This novel vividly portrays the life of the Indian academic who perseveres in his attempt to settle into university life in America. Into this life he brings his Bengali wife – a marriage arranged by the parents, and raises two children. She struggles to find her niche, until she meets up with other Bengali women and families with whom she stolidly maintains her culture and traditions. Those who have emigrated will empathise with her lonely condition, while her husband immerses himself in his work all day.
The adults struggle to integrate, while the younger child, a daughter, is a natural American who quickly and successfully finds her place in the New World. In the middle there is their son, Gogol, the character after whom the book is titled. it is the name of the great Ukrainian-born Russian dramatist, novelist and short story writer. Gogol appears to have a foot in each of the Indian and American cultural camps. We witness his struggle to come to terms with the all-American behaviours of his first serious girlfriend and her family, and his disastrous marriage to a girl of his “clan” who has, like his sister, successfully embraced the American Way.
Above all, Gogol hates the stressful family visits to Calcutta, and his name: “He hates that his name is both absurd and obscure, that it has nothing to do with who he is, that it is neither Indian nor American but of all things Russian. He hates having to live with it, with a pet name turned good name, day after day, second after second… At times his name, an entity shapeless and weightless, manages nevertheless to distress him physically, like the scratchy tag of a shirt he has been forced permanently to wear.”
At first the reader will assume that it is the name that causes him such distress, but it is in actual fact his inability to successfully merge both his Indian and American personae. He feels neither entirely at home in his Indian milieu, nor in America.

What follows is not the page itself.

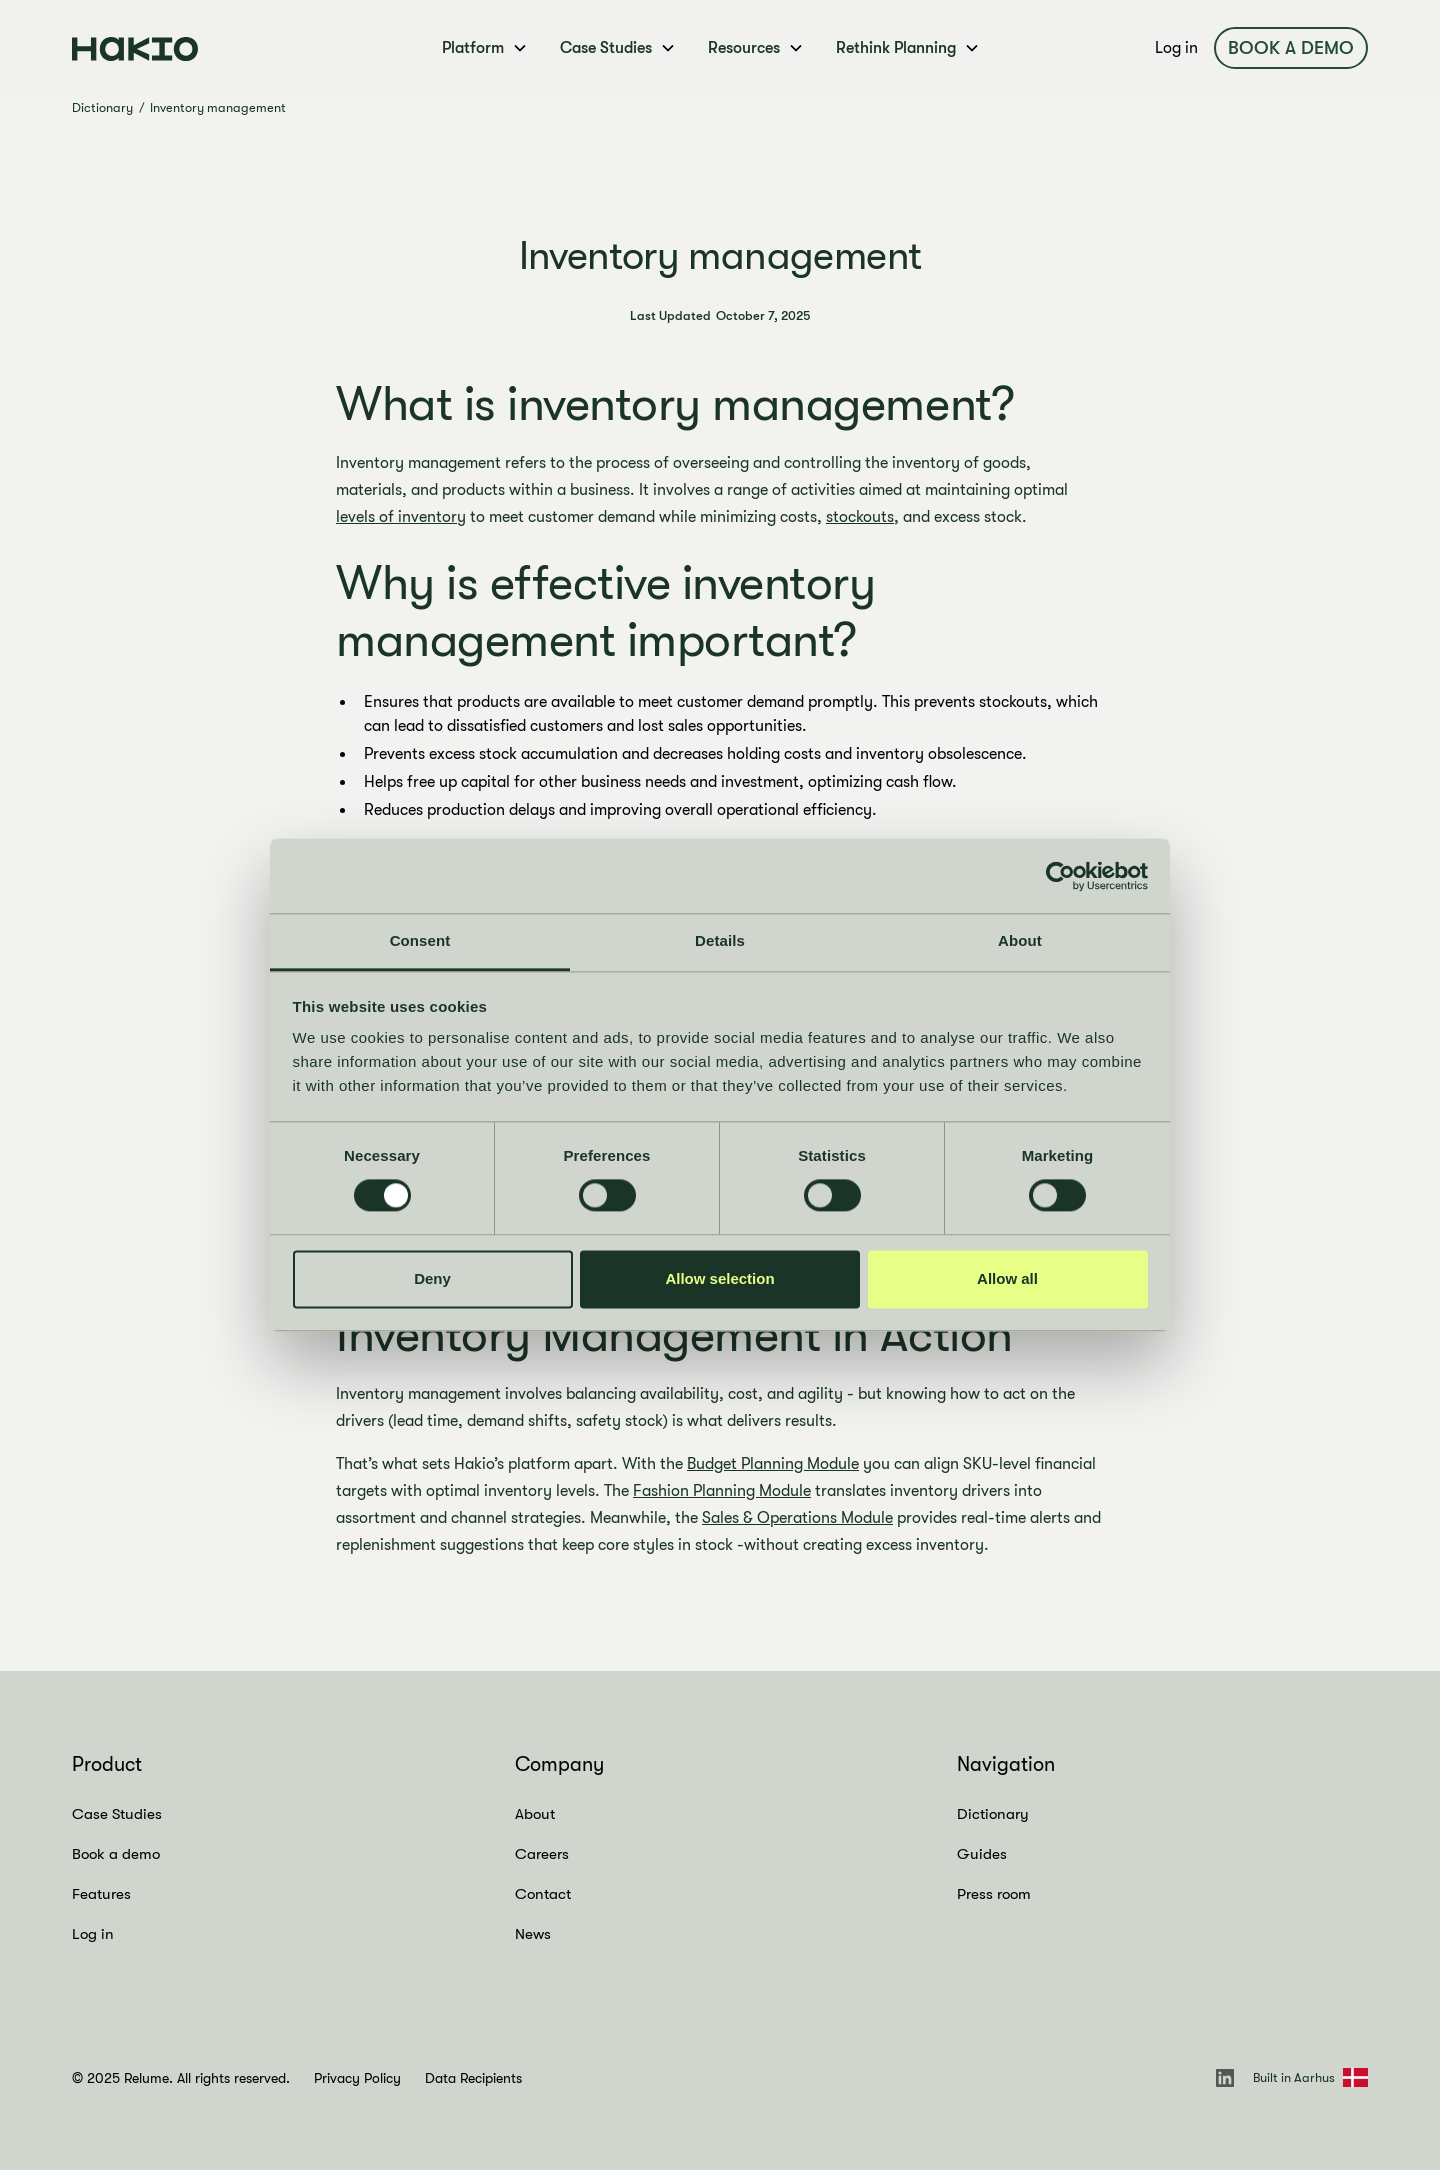 Image resolution: width=1440 pixels, height=2170 pixels. Describe the element at coordinates (401, 517) in the screenshot. I see `levels of inventory` at that location.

The book highlights the vast cultural differences that exist between European-based lands, such as the colonies, and those of other cultures, such as those of the East: it is the age-old dichotomy of Orient versus Occident. Those born into European-styled cultures, such as South Africans, Americans or Australians, can more easily adapt to life in Europe. This is not the case for Eastern or Oriental peoples, and one pities Ashima, who sought comfort and commonality among her Bengali friends in the small university towns in which her husband lectured.
On one level the book is about the difficulties of immigrants trying to assimilate a new culture, whilst keeping alive their own. On another, it empathises with anyone who has tried to fit in, and to find acceptance in society.